The challenge was thus doubled: politically there was the job of building a new Movement (the SPLM-North) and militarily there was the urgency of responding to the regime’s offensives. Although the work of the ad hoc committees came to a halt, some progress was still made. Efforts to bring together and organize members of the Movement in three distinct atmospheres—liberated areas, government controlled areas and diaspora—have continued without cease, albeit slowly. The SPLM North once again played its pioneer role in crafting political alliances between different opposition forces, armed and unarmed. Throughout the seven years of the new liberation war, the SPLA North has managed to stand against the regime’s ongoing offensives and to protect innocent civilians in the Two Areas.

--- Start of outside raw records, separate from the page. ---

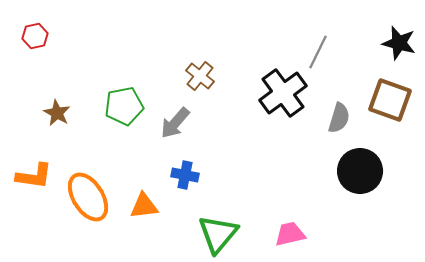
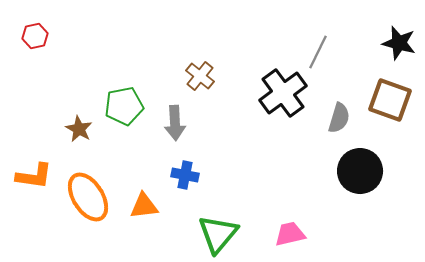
brown star: moved 22 px right, 16 px down
gray arrow: rotated 44 degrees counterclockwise
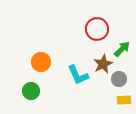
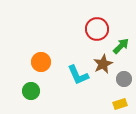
green arrow: moved 1 px left, 3 px up
gray circle: moved 5 px right
yellow rectangle: moved 4 px left, 4 px down; rotated 16 degrees counterclockwise
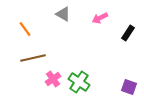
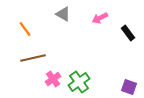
black rectangle: rotated 70 degrees counterclockwise
green cross: rotated 20 degrees clockwise
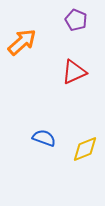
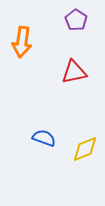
purple pentagon: rotated 10 degrees clockwise
orange arrow: rotated 140 degrees clockwise
red triangle: rotated 12 degrees clockwise
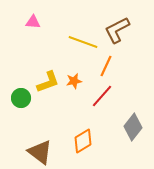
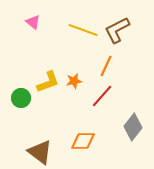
pink triangle: rotated 35 degrees clockwise
yellow line: moved 12 px up
orange diamond: rotated 30 degrees clockwise
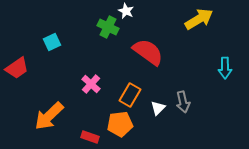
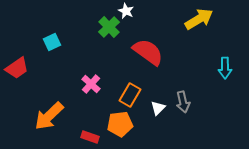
green cross: moved 1 px right; rotated 20 degrees clockwise
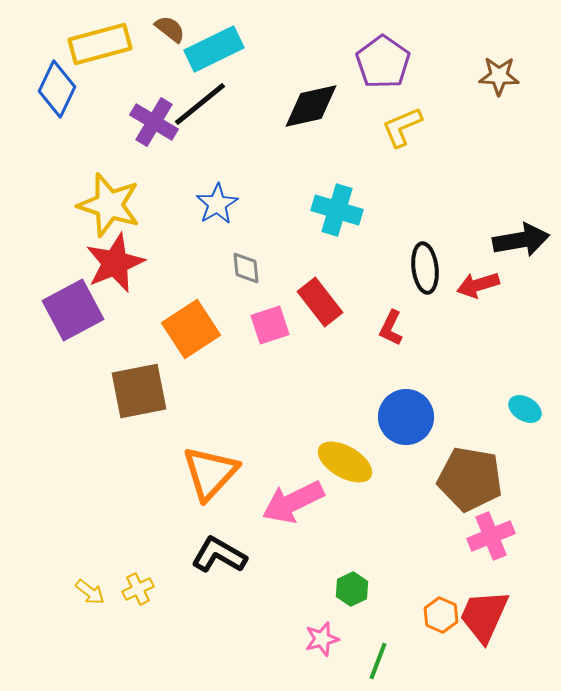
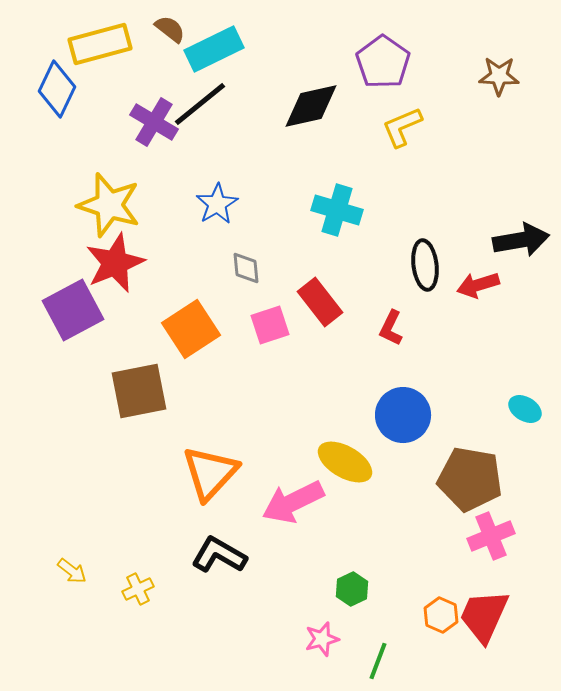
black ellipse: moved 3 px up
blue circle: moved 3 px left, 2 px up
yellow arrow: moved 18 px left, 21 px up
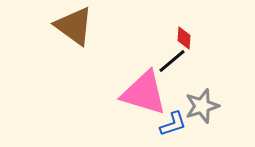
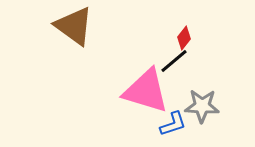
red diamond: rotated 35 degrees clockwise
black line: moved 2 px right
pink triangle: moved 2 px right, 2 px up
gray star: rotated 20 degrees clockwise
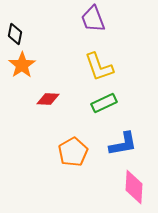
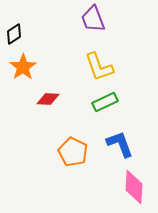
black diamond: moved 1 px left; rotated 45 degrees clockwise
orange star: moved 1 px right, 2 px down
green rectangle: moved 1 px right, 1 px up
blue L-shape: moved 3 px left; rotated 100 degrees counterclockwise
orange pentagon: rotated 16 degrees counterclockwise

The story of the SPLM/A North’s negotiation with the regime and diplomatic engagement with external actors are an open book that demonstrates the Movement’s insistence on promoting the same vision, principles and objectives that have been developed since 1983.

In the middle of this progress—not without its shortcomings of course—history began to repeat itself, however, and something went wrong. Clearly, we have not learned our lessons from our previous experiences of coups and splits.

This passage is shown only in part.